Ist gegen Sie ein Bußgeldbescheid wegen einer Ordnungswidrigkeit wie z.B. einer Geschwindigkeitsüberschreitung, eines Abstands- oder Rotlichtverstoßes oder wegen einer anderen Verkehrsordnungswidrigkeit ergangen und droht Ihnen ggf. sogar ein Fahrverbot oder die Eintragung von Punkten im Fahreignungsregister können Sie sich vertrauensvoll an Rechtsanwalt Rinklin wenden.
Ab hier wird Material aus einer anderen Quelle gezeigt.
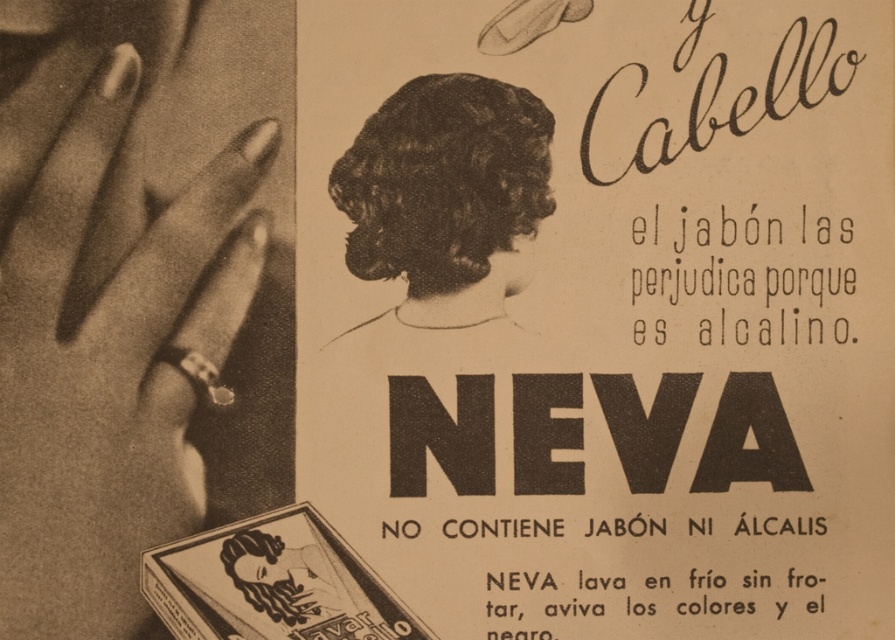 Does metallic ring at left have a smaller size compared to dark curly hair at center?

No, metallic ring at left is not smaller than dark curly hair at center.

Describe the element at coordinates (104, 310) in the screenshot. I see `metallic ring at left` at that location.

What are the coordinates of `metallic ring at left` in the screenshot? It's located at (104, 310).

Is matte paper advertisement at center closer to the viewer compared to metallic ring at left?

No, matte paper advertisement at center is behind metallic ring at left.

Is point (602, 243) positioned in front of point (112, 339)?

No, (602, 243) is behind (112, 339).

Is point (393, 513) positioned after point (58, 161)?

Yes, point (393, 513) is farther from viewer.

I want to click on matte paper advertisement at center, so click(608, 310).

Does matte paper advertisement at center appear over dark curly hair at center?

No.

Who is higher up, matte paper advertisement at center or dark curly hair at center?

dark curly hair at center is higher up.

The width and height of the screenshot is (895, 640). I want to click on matte paper advertisement at center, so click(x=608, y=310). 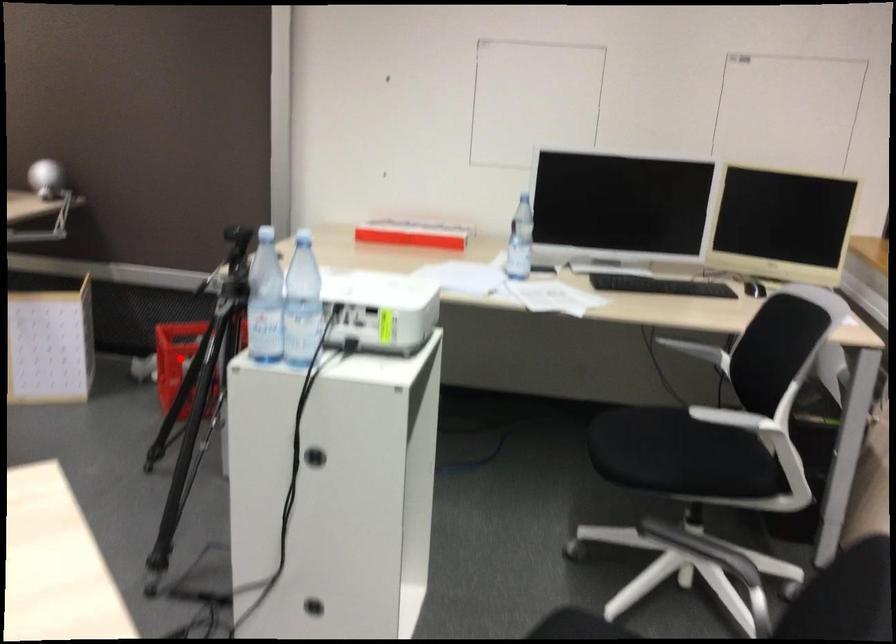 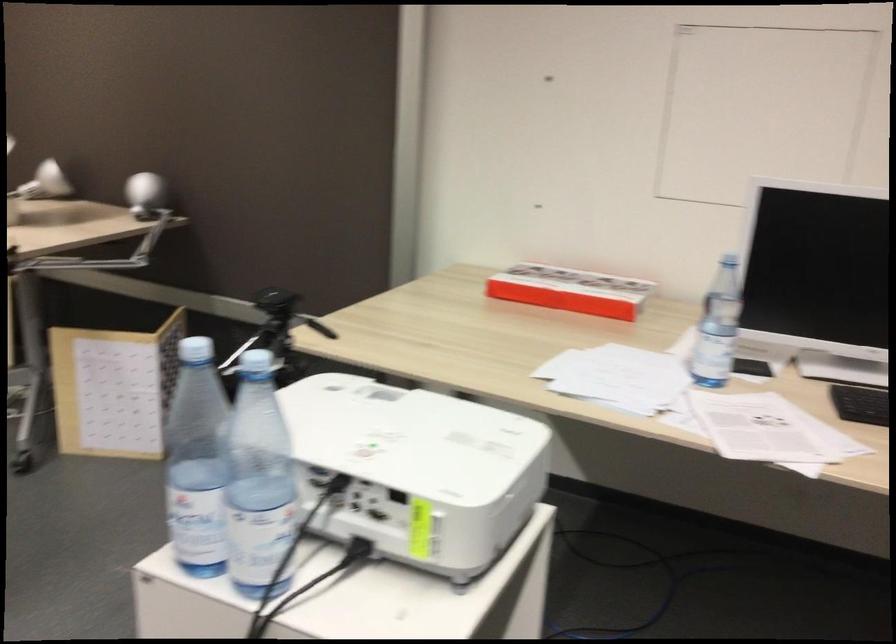 Question: I am providing you with two images of the same scene from different viewpoints. A red point is marked on the first image. At the location where the point appears in image 1, is it still visible in image 2?

Choices:
 (A) Yes
 (B) No

Answer: (B)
Insbesondere wenn es darum geht ein drohendes Fahrverbot abzuwenden, steht Ihnen Herr Rinklin als Fachanwalt für Verkehrsrecht als zuverlässiger und kompetenter Ansprechpartner zur Seite.
Dabei vetritt Sie Herr Rechtsanwalt Rinklin sowohl gegenüber der Bußgeldbehörde als auch in einem gerichtlichen Verfahren.

 

Drohendes Fahrverbot – Rechtsanwalt Rinklin in Freiburg

 

In der täglichen Praxis spielt für den Rechtsanwalt der sich mit Bußgeldverfahren wegen einer Verkehrsordnungswidrigkeit wie z.B. die Geschwindigkeitsüberschreitung, ein Abstandsverstoß oder ein Rotlichtverstoß  befasst, das Fahrverbot eine sehr große Rolle. Während die Geldbuße häufig noch in Kauf genommen wird, stellt das Fahrverbot den Mandanten in der Praxis oft vor erhebliche Schwierigkeiten, seien diese wirtschaftlicher oder existenzieller Art -wie z.B. der drohende Verlust des Arbeitsplatzes oder die durch das Fahrverbot drohenden finanziellen Einbußen. Ebenso können aber auch persönliche Umstände für den Mandanten eine Rolle spielen, zu denken ist etwa an einen beschwerlichen Weg zum Arbeitsplatz in Folge umständlicher Inanspruchnahme von öffentlichen Verkehrsmitteln.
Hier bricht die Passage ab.